Hydrogen solution in tetrahedral or octahedral interstitial sites in zirconium-cobalt hydrogen storage alloy: A first-principles study

The site occupation of H atoms in ZrCo alloys was investigated using the first principle study based on pseudopotential plane-wave method. Crystal structural models of ZrCo and its hydrides were established, and the electronic structures and bonding characteristics of ZrCo and its hydrides were evaluated to obtain their total energy, site occupation energy, band structure, the density of states (DOS), and Mulliken population distribution.
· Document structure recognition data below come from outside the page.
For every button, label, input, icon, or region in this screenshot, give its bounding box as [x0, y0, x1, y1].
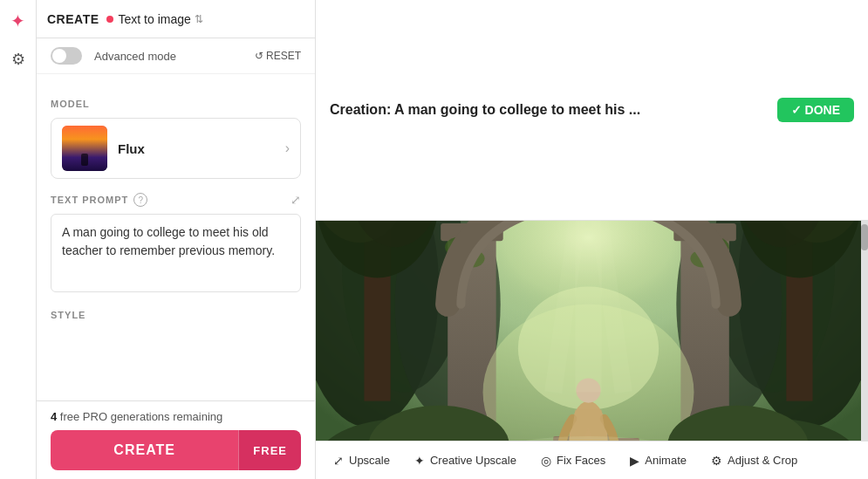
upscale-icon: ⤢	[333, 454, 344, 468]
left-panel-bottom: 4 free PRO generations remaining CREATE …	[37, 400, 315, 479]
toggle-knob	[52, 49, 66, 63]
free-badge[interactable]: FREE	[238, 430, 301, 470]
style-section-label: STYLE	[51, 310, 301, 320]
create-button[interactable]: CREATE	[51, 430, 238, 470]
chevron-updown-icon: ⇅	[195, 13, 203, 25]
model-thumbnail	[62, 126, 107, 171]
settings-icon: ⚙	[11, 50, 25, 69]
upscale-label: Upscale	[349, 454, 390, 467]
right-header: Creation: A man going to college to meet…	[316, 0, 868, 221]
free-generations-info: 4 free PRO generations remaining	[51, 410, 301, 423]
shuffle-icon[interactable]: ⤢	[290, 193, 301, 207]
adjust-crop-icon: ⚙	[711, 454, 722, 468]
creative-upscale-label: Creative Upscale	[430, 454, 516, 467]
text-to-image-selector[interactable]: Text to image ⇅	[106, 12, 203, 26]
prompt-help-icon[interactable]: ?	[133, 193, 147, 207]
adjust-crop-button[interactable]: ⚙ Adjust & Crop	[701, 448, 808, 473]
model-section-label: MODEL	[51, 99, 301, 109]
adjust-crop-label: Adjust & Crop	[728, 454, 797, 467]
text-to-image-label: Text to image	[119, 12, 191, 26]
fix-faces-button[interactable]: ◎ Fix Faces	[530, 448, 616, 473]
image-container	[316, 221, 861, 441]
reset-button[interactable]: ↺ RESET	[255, 50, 301, 62]
upscale-button[interactable]: ⤢ Upscale	[323, 448, 400, 473]
create-icon: ✦	[10, 10, 25, 31]
animate-icon: ▶	[630, 454, 639, 468]
model-thumbnail-inner	[62, 126, 107, 171]
advanced-mode-row: Advanced mode ↺ RESET	[37, 38, 315, 74]
fix-faces-label: Fix Faces	[557, 454, 605, 467]
model-card[interactable]: Flux ›	[51, 118, 301, 179]
model-figure	[81, 154, 88, 166]
right-panel-inner	[316, 221, 868, 441]
advanced-mode-label: Advanced mode	[94, 50, 176, 63]
image-toolbar: ⤢ Upscale ✦ Creative Upscale ◎ Fix Faces…	[316, 441, 868, 479]
advanced-mode-toggle[interactable]	[51, 47, 82, 65]
model-chevron-icon: ›	[285, 140, 290, 156]
create-icon-btn[interactable]: ✦	[4, 7, 32, 35]
create-label: CREATE	[47, 12, 99, 26]
image-scrollbar[interactable]	[861, 221, 868, 441]
prompt-label: TEXT PROMPT	[51, 195, 128, 205]
prompt-label-row: TEXT PROMPT ?	[51, 193, 147, 207]
fix-faces-icon: ◎	[541, 454, 551, 468]
left-header: CREATE Text to image ⇅	[37, 0, 315, 38]
mode-dot	[106, 16, 113, 23]
model-name: Flux	[118, 141, 275, 156]
advanced-mode-label-group: Advanced mode	[51, 47, 176, 65]
left-panel: CREATE Text to image ⇅ Advanced mode ↺ R…	[37, 0, 316, 479]
creative-upscale-icon: ✦	[414, 454, 425, 468]
done-button[interactable]: ✓ DONE	[777, 98, 854, 122]
generated-image-svg	[316, 221, 861, 441]
sidebar: ✦ ⚙	[0, 0, 37, 479]
creation-title: Creation: A man going to college to meet…	[330, 102, 767, 118]
settings-icon-btn[interactable]: ⚙	[4, 45, 32, 73]
creative-upscale-button[interactable]: ✦ Creative Upscale	[404, 448, 527, 473]
free-generations-text: free PRO generations remaining	[60, 410, 222, 423]
animate-label: Animate	[645, 454, 687, 467]
main-area: Creation: A man going to college to meet…	[316, 0, 868, 479]
prompt-header: TEXT PROMPT ? ⤢	[51, 193, 301, 207]
create-button-group[interactable]: CREATE FREE	[51, 430, 301, 470]
scrollbar-thumb[interactable]	[861, 224, 868, 250]
left-panel-content: MODEL Flux › TEXT PROMPT ? ⤢	[37, 74, 315, 400]
prompt-textarea[interactable]: A man going to college to meet his old t…	[51, 214, 301, 292]
free-generations-count: 4	[51, 410, 57, 423]
animate-button[interactable]: ▶ Animate	[619, 448, 697, 473]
In the ZrCo crystals, the inter-tetrahedron space is larger than the inter-octahedron space, the bond strength of Co-H is higher than that of Zr-H in unit cells of metallic hydrides, and the bond strength of Co-H-(T) is higher than that of Co-H-(O). Therefore, H atoms tend to occupy the inter-tetrahedron space in ZrCo hydrides owing to the excellent structural stability of these hydrides. Further studies of ZrCo hydrides electronic structures revealed that s orbital electrons in H atoms and d orbital electrons in Co atoms in ZrCo hydrides are in anti-bonding states, the bandwidth of the Fermi energy (E-f) and the pseudo-gap energy is reduced, resulting in degraded stability of ZrCo hydrides, thus facilitating hydrogen release by the hydrides. (C) 2020 Elsevier B.V. All rights reserved.

Automated summary

The study investigates the site occupation of H atoms in ZrCo alloys using first principle calculations, revealing that H atoms tend to occupy the inter-tetrahedron space in ZrCo hydrides. Further electronic structure studies show that the stability of ZrCo hydrides is degraded, facilitating hydrogen release.